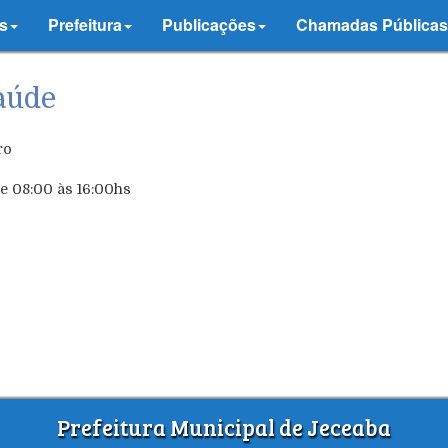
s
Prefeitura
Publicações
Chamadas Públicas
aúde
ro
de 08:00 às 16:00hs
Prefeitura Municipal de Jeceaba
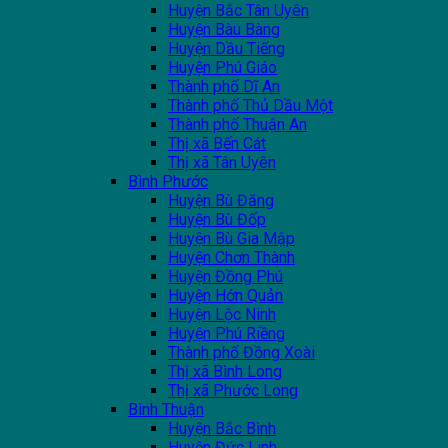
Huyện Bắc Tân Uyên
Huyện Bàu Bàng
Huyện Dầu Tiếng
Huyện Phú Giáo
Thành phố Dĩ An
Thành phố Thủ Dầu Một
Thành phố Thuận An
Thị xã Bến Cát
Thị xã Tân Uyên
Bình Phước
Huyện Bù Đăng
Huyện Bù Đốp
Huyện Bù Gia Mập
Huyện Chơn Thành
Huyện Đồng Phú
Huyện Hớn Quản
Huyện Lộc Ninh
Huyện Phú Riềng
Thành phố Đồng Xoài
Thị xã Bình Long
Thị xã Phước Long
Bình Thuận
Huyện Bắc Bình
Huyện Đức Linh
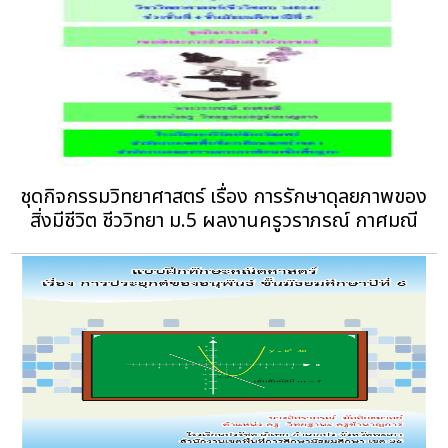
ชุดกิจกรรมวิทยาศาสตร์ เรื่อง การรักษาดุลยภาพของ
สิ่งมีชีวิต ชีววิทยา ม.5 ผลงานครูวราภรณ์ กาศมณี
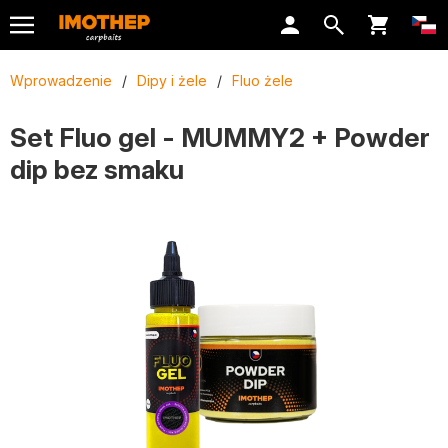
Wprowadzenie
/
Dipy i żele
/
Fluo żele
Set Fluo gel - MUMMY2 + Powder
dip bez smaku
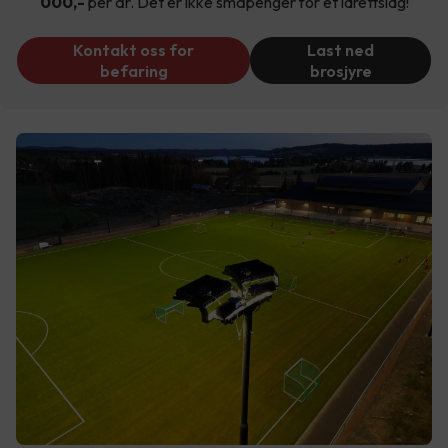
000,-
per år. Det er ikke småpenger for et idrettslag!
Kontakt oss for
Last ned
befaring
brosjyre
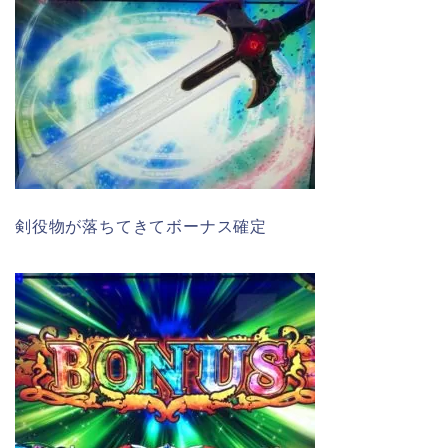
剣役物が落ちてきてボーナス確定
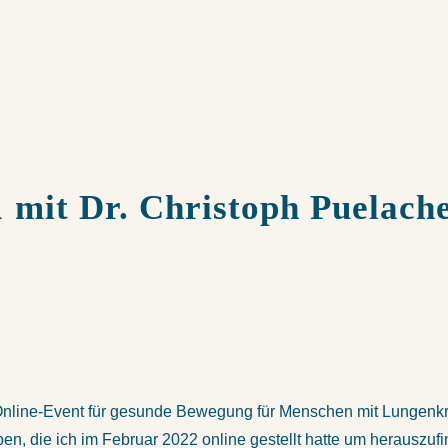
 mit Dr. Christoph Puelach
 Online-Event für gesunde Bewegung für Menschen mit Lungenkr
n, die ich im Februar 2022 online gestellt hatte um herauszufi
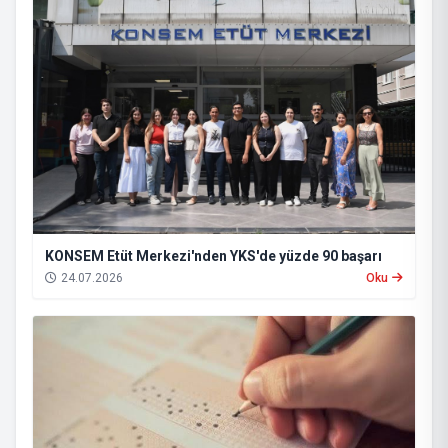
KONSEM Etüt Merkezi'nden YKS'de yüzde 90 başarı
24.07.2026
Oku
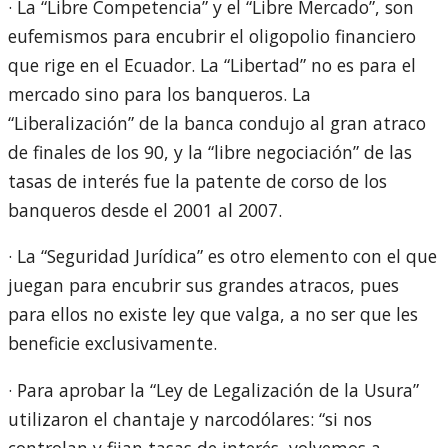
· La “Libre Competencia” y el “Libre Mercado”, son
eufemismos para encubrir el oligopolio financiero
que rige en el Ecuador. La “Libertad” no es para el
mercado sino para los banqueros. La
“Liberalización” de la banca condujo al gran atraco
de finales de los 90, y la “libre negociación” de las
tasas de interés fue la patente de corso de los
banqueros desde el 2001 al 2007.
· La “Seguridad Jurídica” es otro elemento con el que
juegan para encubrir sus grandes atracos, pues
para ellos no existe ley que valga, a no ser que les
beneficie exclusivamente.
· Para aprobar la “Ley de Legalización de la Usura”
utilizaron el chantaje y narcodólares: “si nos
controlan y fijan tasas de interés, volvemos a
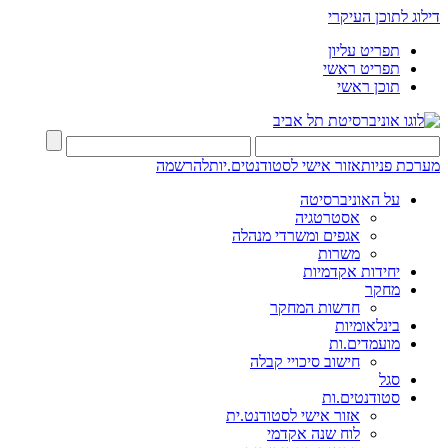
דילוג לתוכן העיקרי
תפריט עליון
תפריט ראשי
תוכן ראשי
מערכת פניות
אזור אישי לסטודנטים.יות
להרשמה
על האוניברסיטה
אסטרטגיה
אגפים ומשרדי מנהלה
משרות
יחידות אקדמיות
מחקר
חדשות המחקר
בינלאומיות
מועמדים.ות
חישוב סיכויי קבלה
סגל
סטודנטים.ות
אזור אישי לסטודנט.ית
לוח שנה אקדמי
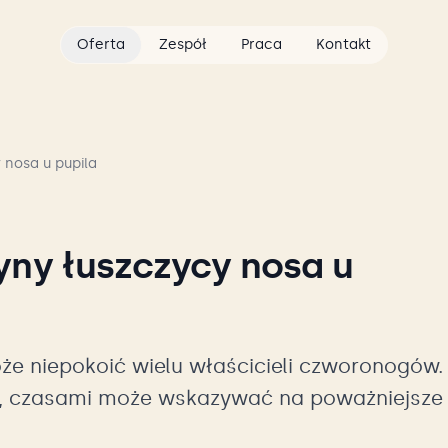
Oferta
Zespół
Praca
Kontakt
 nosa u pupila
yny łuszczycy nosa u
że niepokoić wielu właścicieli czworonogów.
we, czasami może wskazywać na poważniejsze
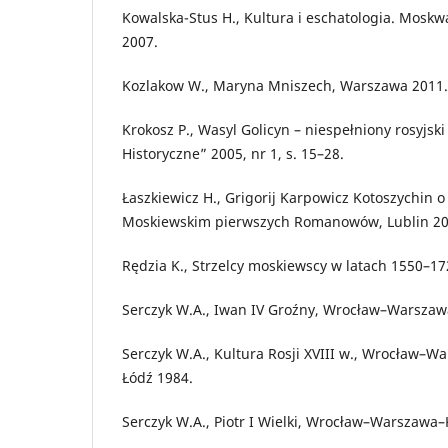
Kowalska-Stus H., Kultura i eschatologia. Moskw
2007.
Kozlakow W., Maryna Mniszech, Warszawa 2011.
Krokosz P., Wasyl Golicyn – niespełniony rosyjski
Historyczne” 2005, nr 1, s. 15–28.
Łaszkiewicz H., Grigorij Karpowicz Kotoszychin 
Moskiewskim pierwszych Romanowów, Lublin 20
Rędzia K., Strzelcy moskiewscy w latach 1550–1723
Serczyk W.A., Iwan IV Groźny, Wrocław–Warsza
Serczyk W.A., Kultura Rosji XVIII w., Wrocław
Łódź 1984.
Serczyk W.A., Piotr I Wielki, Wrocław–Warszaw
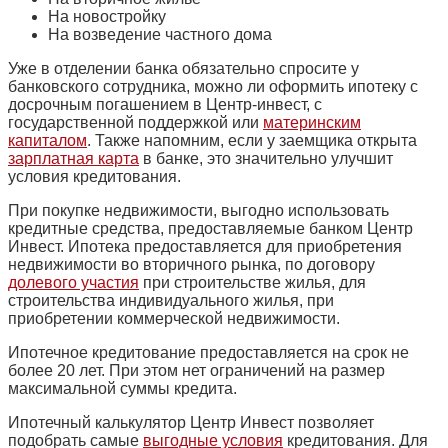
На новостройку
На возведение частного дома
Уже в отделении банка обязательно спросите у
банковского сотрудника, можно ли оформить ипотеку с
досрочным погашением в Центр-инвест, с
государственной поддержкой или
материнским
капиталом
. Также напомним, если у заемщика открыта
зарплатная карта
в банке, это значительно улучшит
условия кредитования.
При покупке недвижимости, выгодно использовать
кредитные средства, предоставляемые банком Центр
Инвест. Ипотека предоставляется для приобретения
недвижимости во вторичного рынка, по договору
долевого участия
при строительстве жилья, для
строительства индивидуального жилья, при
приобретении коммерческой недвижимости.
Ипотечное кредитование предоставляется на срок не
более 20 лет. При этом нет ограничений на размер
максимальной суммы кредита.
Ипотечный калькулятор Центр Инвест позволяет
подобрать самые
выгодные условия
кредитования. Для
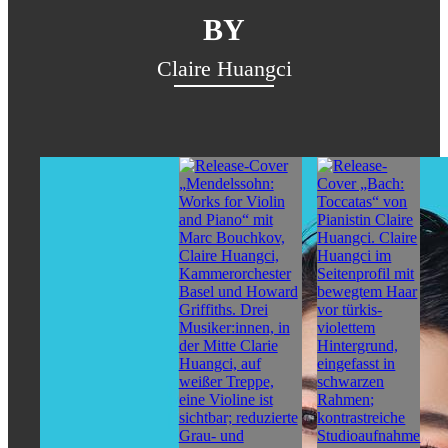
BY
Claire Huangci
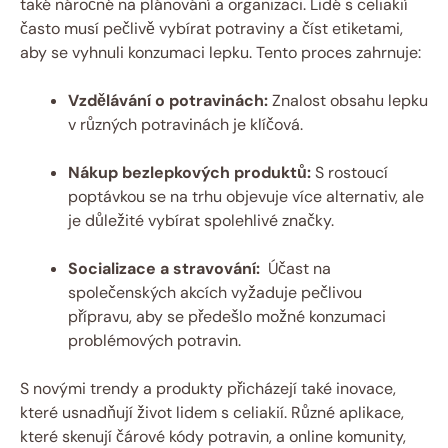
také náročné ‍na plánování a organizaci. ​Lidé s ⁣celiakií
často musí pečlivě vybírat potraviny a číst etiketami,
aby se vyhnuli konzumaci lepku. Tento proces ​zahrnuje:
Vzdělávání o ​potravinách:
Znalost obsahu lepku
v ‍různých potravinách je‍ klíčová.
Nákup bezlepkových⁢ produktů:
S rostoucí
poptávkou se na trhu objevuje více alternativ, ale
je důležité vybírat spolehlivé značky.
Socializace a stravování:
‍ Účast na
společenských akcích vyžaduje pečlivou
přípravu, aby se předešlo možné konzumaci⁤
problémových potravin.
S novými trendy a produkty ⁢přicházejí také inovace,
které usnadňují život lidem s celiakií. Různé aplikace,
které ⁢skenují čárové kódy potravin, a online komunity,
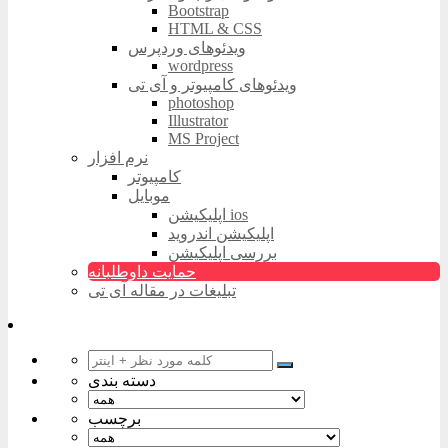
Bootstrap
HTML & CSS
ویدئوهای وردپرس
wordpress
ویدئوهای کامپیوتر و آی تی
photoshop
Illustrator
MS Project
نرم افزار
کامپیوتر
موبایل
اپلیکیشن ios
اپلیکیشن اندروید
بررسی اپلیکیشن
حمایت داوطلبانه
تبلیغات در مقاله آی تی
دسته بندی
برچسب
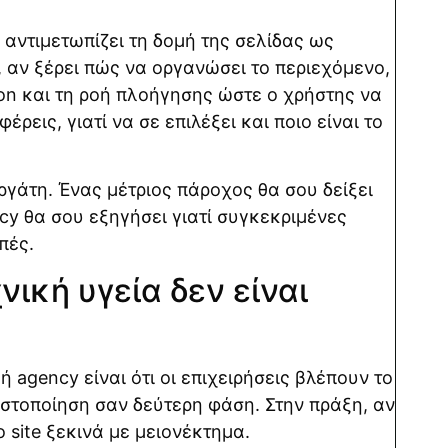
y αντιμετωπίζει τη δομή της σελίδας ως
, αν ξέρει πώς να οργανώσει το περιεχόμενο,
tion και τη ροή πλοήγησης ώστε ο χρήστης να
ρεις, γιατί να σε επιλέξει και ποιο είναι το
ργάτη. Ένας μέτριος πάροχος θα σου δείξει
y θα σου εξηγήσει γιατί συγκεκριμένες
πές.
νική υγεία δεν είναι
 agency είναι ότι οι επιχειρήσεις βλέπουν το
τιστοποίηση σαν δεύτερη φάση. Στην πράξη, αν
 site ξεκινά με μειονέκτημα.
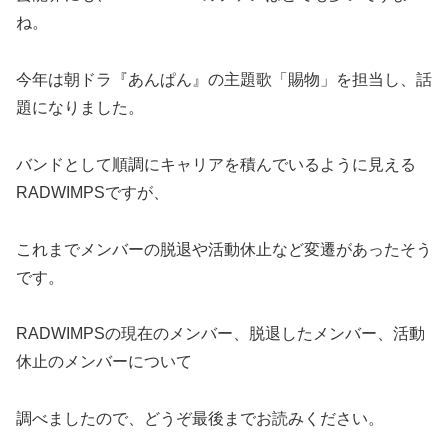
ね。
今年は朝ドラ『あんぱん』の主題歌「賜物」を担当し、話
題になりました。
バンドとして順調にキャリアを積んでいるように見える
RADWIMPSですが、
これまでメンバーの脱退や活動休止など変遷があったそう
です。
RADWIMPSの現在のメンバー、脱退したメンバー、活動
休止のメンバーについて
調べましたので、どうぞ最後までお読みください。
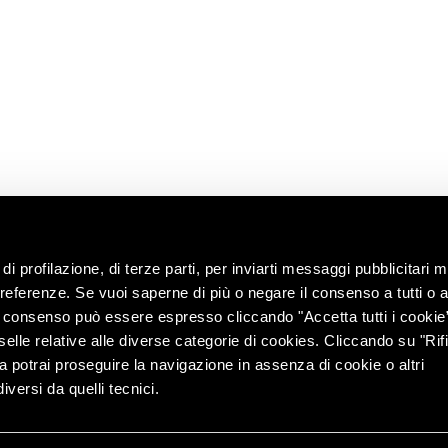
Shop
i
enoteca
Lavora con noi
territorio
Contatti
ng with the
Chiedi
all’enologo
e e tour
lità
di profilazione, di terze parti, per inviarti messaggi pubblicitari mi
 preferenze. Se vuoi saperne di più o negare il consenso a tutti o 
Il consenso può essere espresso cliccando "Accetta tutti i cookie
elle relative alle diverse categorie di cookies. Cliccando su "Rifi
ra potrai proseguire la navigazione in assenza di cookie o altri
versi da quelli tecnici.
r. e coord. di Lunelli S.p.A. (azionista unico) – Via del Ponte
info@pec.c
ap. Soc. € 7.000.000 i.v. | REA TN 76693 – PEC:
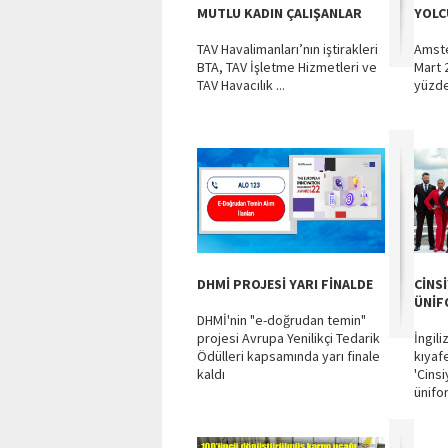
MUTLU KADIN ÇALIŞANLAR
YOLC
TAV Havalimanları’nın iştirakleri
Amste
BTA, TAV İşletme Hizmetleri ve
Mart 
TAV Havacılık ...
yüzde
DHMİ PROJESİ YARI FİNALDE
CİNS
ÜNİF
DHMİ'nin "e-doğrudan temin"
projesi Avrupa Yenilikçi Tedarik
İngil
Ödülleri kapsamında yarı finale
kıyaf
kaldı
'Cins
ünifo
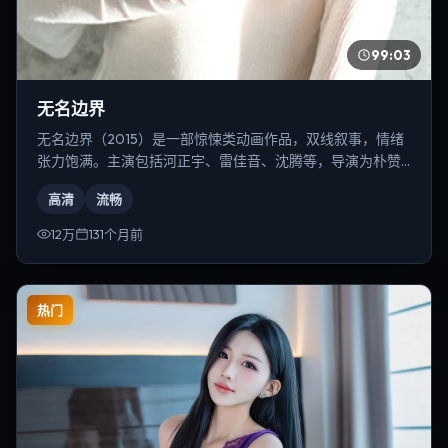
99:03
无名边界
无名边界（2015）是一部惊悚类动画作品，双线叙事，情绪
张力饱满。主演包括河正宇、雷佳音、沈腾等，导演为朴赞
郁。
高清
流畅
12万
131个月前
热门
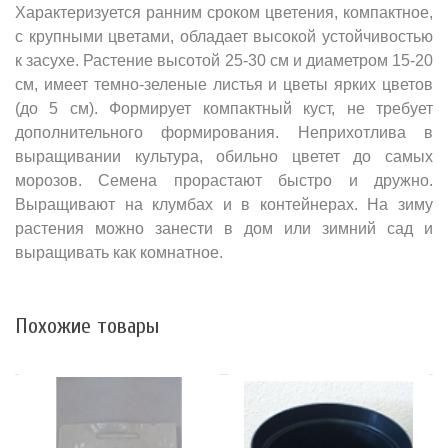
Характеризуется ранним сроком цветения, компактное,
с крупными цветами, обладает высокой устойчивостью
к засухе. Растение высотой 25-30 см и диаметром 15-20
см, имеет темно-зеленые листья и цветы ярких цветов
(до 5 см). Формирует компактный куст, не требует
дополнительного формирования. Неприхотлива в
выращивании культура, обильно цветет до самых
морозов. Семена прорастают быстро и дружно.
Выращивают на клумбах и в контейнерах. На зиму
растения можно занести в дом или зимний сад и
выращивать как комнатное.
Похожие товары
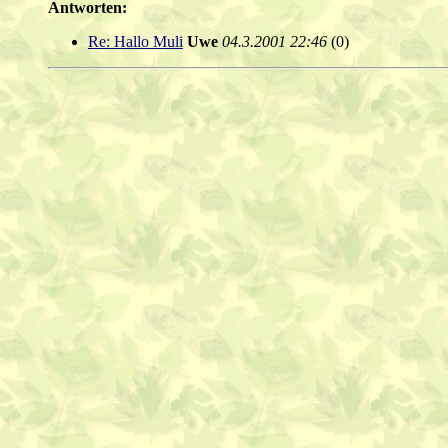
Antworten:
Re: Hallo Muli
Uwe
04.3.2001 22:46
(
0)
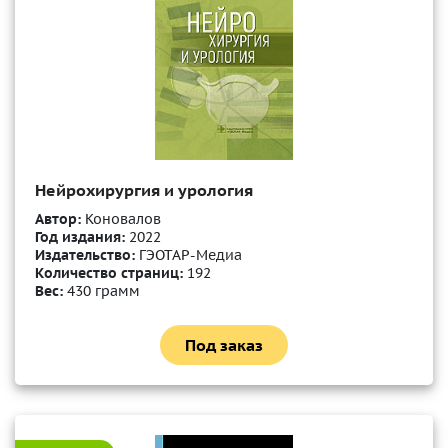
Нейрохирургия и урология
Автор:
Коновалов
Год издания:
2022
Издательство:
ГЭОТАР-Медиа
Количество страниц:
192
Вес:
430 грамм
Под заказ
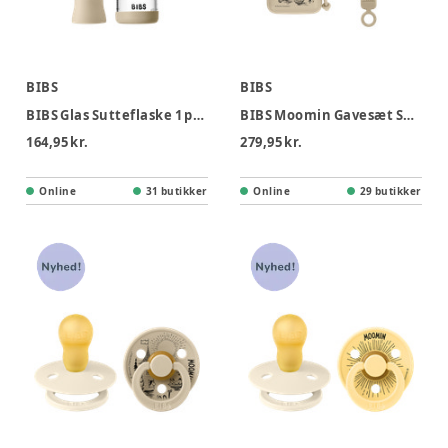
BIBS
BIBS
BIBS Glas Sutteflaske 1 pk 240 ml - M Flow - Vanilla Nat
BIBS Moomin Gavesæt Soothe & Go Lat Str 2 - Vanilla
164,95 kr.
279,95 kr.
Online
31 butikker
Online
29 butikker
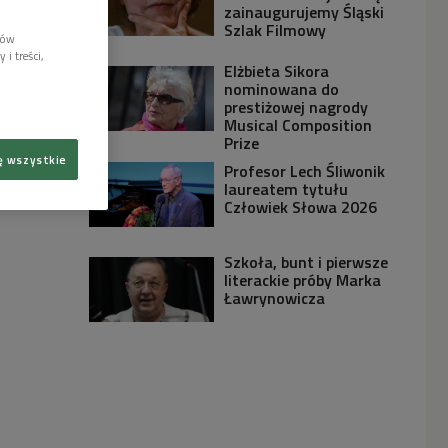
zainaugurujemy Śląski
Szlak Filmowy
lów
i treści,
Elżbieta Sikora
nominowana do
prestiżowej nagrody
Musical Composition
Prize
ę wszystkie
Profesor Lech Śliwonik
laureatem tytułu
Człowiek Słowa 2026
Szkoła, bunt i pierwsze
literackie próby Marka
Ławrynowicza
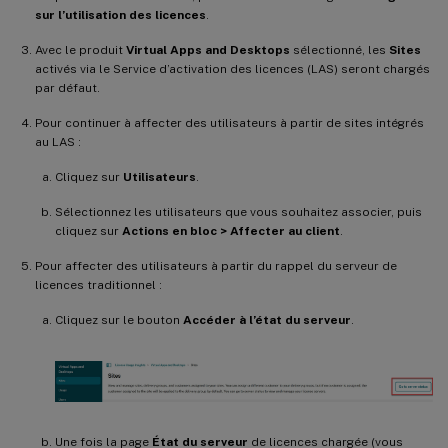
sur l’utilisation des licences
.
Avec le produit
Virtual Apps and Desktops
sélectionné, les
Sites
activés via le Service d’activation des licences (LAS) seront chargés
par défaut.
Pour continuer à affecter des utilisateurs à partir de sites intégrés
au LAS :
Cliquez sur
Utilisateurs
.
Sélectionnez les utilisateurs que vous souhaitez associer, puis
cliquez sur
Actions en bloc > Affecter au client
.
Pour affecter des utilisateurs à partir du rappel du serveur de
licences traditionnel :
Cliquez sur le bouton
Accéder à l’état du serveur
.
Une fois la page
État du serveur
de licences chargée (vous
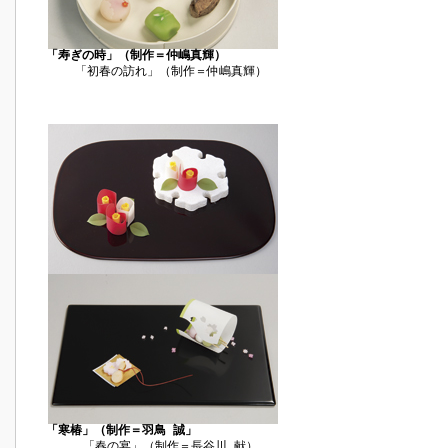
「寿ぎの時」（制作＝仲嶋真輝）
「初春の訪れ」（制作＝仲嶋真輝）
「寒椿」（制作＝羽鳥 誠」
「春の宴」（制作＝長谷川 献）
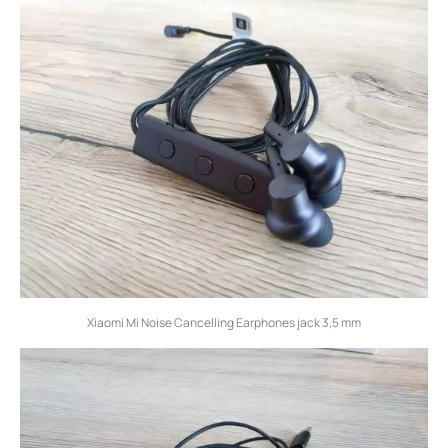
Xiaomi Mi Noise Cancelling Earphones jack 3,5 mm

◆ ◆ ◆ ◆

◆ ASSIGNMENT ◆
No pictures should appear in the copy, which holds exactly the lines from the first line of the data through the line with "Łaszkiewicz H., Grigorij" and nothing else.

◆ TASK OUTPUT ◆
s
Prefeitura
Publicações
Chamadas Públicas
aúde
ro
de 08:00 às 16:00hs
Prefeitura Municipal de Jeceaba
Huyện Bắc Tân Uyên
Huyện Bàu Bàng
Huyện Dầu Tiếng
Huyện Phú Giáo
Thành phố Dĩ An
Thành phố Thủ Dầu Một
Thành phố Thuận An
Thị xã Bến Cát
Thị xã Tân Uyên
Bình Phước
Huyện Bù Đăng
Huyện Bù Đốp
Huyện Bù Gia Mập
Huyện Chơn Thành
Huyện Đồng Phú
Huyện Hớn Quản
Huyện Lộc Ninh
Huyện Phú Riềng
Thành phố Đồng Xoài
Thị xã Bình Long
Thị xã Phước Long
Bình Thuận
Huyện Bắc Bình
Huyện Đức Linh
ชุดกิจกรรมวิทยาศาสตร์ เรื่อง การรักษาดุลยภาพของ
สิ่งมีชีวิต ชีววิทยา ม.5 ผลงานครูวราภรณ์ กาศมณี
Wprowadzenie
/
Dipy i żele
/
Fluo żele
Set Fluo gel - MUMMY2 + Powder
dip bez smaku
000,-
per år. Det er ikke småpenger for et idrettslag!
Kontakt oss for
Last ned
befaring
brosjyre
剣役物が落ちてきてボーナス確定
 mit Dr. Christoph Puelach
 Online-Event für gesunde Bewegung für Menschen mit Lungenkr
n, die ich im Februar 2022 online gestellt hatte um herauszufi
KONSEM Etüt Merkezi'nden YKS'de yüzde 90 başarı
24.07.2026
Oku
· La “Libre Competencia” y el “Libre Mercado”, son
eufemismos para encubrir el oligopolio financiero
que rige en el Ecuador. La “Libertad” no es para el
mercado sino para los banqueros. La
“Liberalización” de la banca condujo al gran atraco
de finales de los 90, y la “libre negociación” de las
tasas de interés fue la patente de corso de los
banqueros desde el 2001 al 2007.
· La “Seguridad Jurídica” es otro elemento con el que
juegan para encubrir sus grandes atracos, pues
para ellos no existe ley que valga, a no ser que les
beneficie exclusivamente.
· Para aprobar la “Ley de Legalización de la Usura”
utilizaron el chantaje y narcodólares: “si nos
controlan y fijan tasas de interés, volvemos a
דילוג לתוכן העיקרי
תפריט עליון
תפריט ראשי
תוכן ראשי
מערכת פניות
אזור אישי לסטודנטים.יות
להרשמה
על האוניברסיטה
אסטרטגיה
אגפים ומשרדי מנהלה
משרות
יחידות אקדמיות
מחקר
חדשות המחקר
בינלאומיות
מועמדים.ות
חישוב סיכויי קבלה
סגל
סטודנטים.ות
אזור אישי לסטודנט.ית
לוח שנה אקדמי
Oferta
Zespół
Praca
Kontakt
 nosa u pupila
yny łuszczycy nosa u
że niepokoić wielu właścicieli czworonogów.
we, czasami może wskazywać na poważniejsze
Kowalska-Stus H., Kultura i eschatologia. Moskw
2007.
Kozlakow W., Maryna Mniszech, Warszawa 2011.
Krokosz P., Wasyl Golicyn – niespełniony rosyjski
Historyczne” 2005, nr 1, s. 15–28.
Łaszkiewicz H., Grigorij Karpowicz Kotoszychin 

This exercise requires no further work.